03:21:35 <mikeperry> recommended_transport mainly gives us more agility and localized approaches. that's why I'm excited about it
03:22:36 <isis> rather than going straight to the latest-and-greatest for a country which only does occassional blocking (mostly depending on ISP and corporate/university network, etc.)
03:22:39 <mikeperry> good question. do we conserve our favorite transports for other users in other countries?
03:22:53 <mikeperry> I wonder if we can find other metrics to help answer that..
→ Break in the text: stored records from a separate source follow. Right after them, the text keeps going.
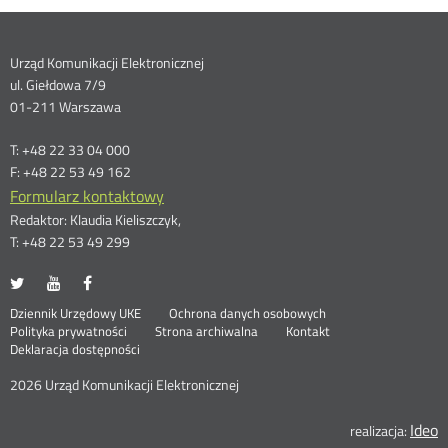
Dane
Urząd Komunikacji Elektronicznej
ul. Giełdowa 7/9
kontaktowe
01-211 Warszawa
T: +48 22 33 04 000
F: +48 22 53 49 162
Formularz kontaktowy
Redaktor: Klaudia Kieliszczyk,
T: +48 22 53 49 299
UKE
UKE
UKE
Otwórz
Otwórz
Otwórz
na
na
na
w
w
w
Otwórz
Stopka
Dziennik Urzędowy UKE
Ochrona danych osobowych
portalu
portalu
portalu
nowym
nowym
nowym
Otwórz
w
Polityka prywatności
Strona archiwalna
Kontakt
Twitter
Youtube
Facebook
oknie
oknie
oknie
w
nowym
Deklaracja dostępności
menu
nowym
oknie
oknie
2026 Urząd Komunikacji Elektronicznej
Ideo
O
realizacja:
03:23:26 <mikeperry> I bet actually though, US censorship is pretty fucking hardcore where it happens
03:23:42 <mikeperry> we have the best gear after all... everyone is buying their shit from us
03:23:53 <isis> (meta note: i'm going to end the meeting at 03:30 UTC)
03:24:12 <mikeperry> and its used in libraries, schools, companies, etc
03:25:21 <mikeperry> so maybe we don't try to guess anything about recommended_transport without more data, but the API should be there so we can adjust as needed. like if Iran suddenly blocks SSL or anything that looks encrypted during their elections, then at that point we'll want to tell .IR users to use FTE
03:26:24 <isis> ack
03:26:51 <isis> bridgedb is almost going to need an admin interface :P
03:26:54 <isis> (kidding)
03:27:47 <isis> okay, more questions? comments?
03:28:04 <isis> isabela: did you have a request for roadmapping?
03:28:32 <isis> any more Tor Browser resizing bug reports? ;)
03:33:30 <isabela> sorry
03:33:41 <isabela> was distracted
03:34:18 <isabela> I am pinging teams to update their roadmaps ->> https://trac.torproject.org/projects/tor/wiki/org/roadmaps/TorObfuscation
03:34:32 <isabela> I will add a status column there for you folks
03:35:10 <isabela> we missed april, so I am asking to look at march and april - move things around if you didn't got a chance to do it and you either doing in may or will do in another month
03:35:24 <isabela> that's it
03:36:18 <isis> isabela: okay, will do
03:36:39 <isabela> tx
03:36:58 <isis> isabela: i'll make sure Yawning knows too
03:37:13 <isabela> :)
03:38:12 <isis> i forgot to mention that i also revised BridgeDB's error pages to make them cuter: http://static.inky.ws/image/5205/error.png http://static.inky.ws/image/5206/not-found.png http://static.inky.ws/image/5207/maintenance.png
03:39:07 <isabela> aww
03:39:27 <isis> i am excited about the maintenance page because i get like 5 false bug reports every time the thing goes down for reparsing
03:39:55 <isabela> good point
03:40:12 <isis> :)
03:40:33 <isis> okay, i think the meeting is done?